A true sportsman steps into the MMA cage with an unparalleled respect for the cage they are stepping into and the opponent who has agreed to step into the cage with them to see who’s skill is greater.
The etiquette a fighter shows in and out of the cage shows, reflects on the entire sport. Every martial art has traditions when it comes to the cage, many are trained to bow before stepping into the cage as a sign of respect to the cage and what it means. Although I’m not saying every fighter need to show respect to the cage and other fighters in the same way there are some things that should be done by every fighter to respect themselves, their opponent and the sport.
Not to long ago I had a conversation with a fighter that had lost my respect for the way he acted after losing a fight. The gym he was at had not taught him the etiquette of the cage and after submitting he walked out of the cage before the final announcement disrespecting himself, the cage and most importantly his opponent. After we talked he understood my views and told me he would change his attitude, his new coach also informed me that behavior like that would not be tolerated at his gym.
Not every fighter approaches the cage the same, some enter the cage with focus and calmness, other enter the cage with aggression and anger, but I believe every fighter should follow a few simple rules to maintain the sanctity and etiquette of the cage.
- Respect your opponent (You don’t have to like them, but understand they are there to compete just like you, touch gloves, ect.)
- Remember why you are there (This is a competition of skill)

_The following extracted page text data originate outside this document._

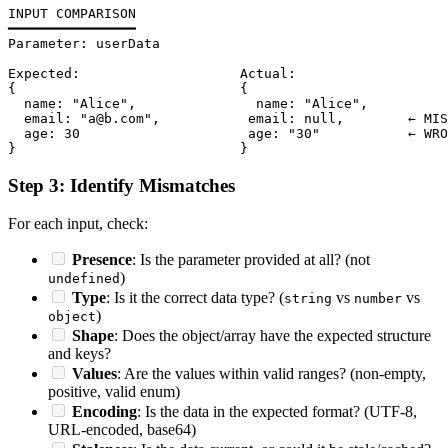
INPUT COMPARISON

━━━━━━━━━━━━━━━━

Parameter: userData

Expected:                    Actual:

{                            {

  name: "Alice",               name: "Alice",

  email: "a@b.com",           email: null,        ← MIS
  age: 30                     age: "30"           ← WRO
Step 3: Identify Mismatches
For each input, check:
Presence
: Is the parameter provided at all? (not
)
undefined
Type
: Is it the correct data type? (
vs
vs
string
number
)
object
Shape
: Does the object/array have the expected structure
and keys?
Values
: Are the values within valid ranges? (non-empty,
positive, valid enum)
Encoding
: Is the data in the expected format? (UTF-8,
URL-encoded, base64)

- Respect yourself in a win or a loss (remember only one person can walk out a winner, a loss is an opportunity to grow)
- Walk out friends (you don’t have to be friends forever, but you two just battled, put all personal things aside and respect that at least for the moment.)
As a person that wants to see this sport grow, I find it important to understand that competitors are in the cage for passion and competition. There will be many on the amateur circuit that don’t understand that, and for the most part they won’t be around very long.